-- Task brief --
Would you restate the full listing word for word and omit its pictures?
** Opening Provided data block **
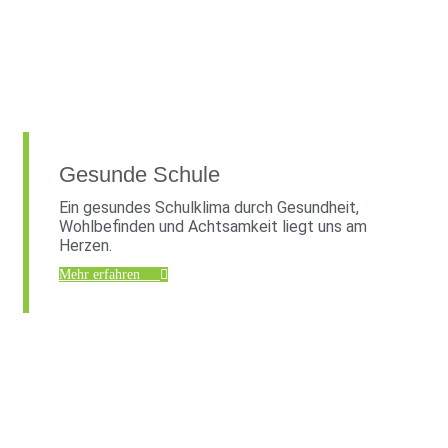
Gesunde Schule
Ein gesundes Schulklima durch Gesundheit,
Wohlbefinden und Achtsamkeit liegt uns am
Herzen.
Mehr erfahren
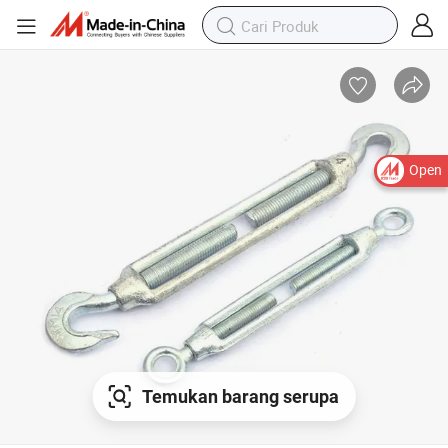
Open
Temukan barang serupa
** Closing Provided data block **
-- Your response --
Gesunde Schule
Ein gesundes Schulklima durch Gesundheit,
Wohlbefinden und Achtsamkeit liegt uns am
Herzen.
Mehr erfahren
Open
Temukan barang serupa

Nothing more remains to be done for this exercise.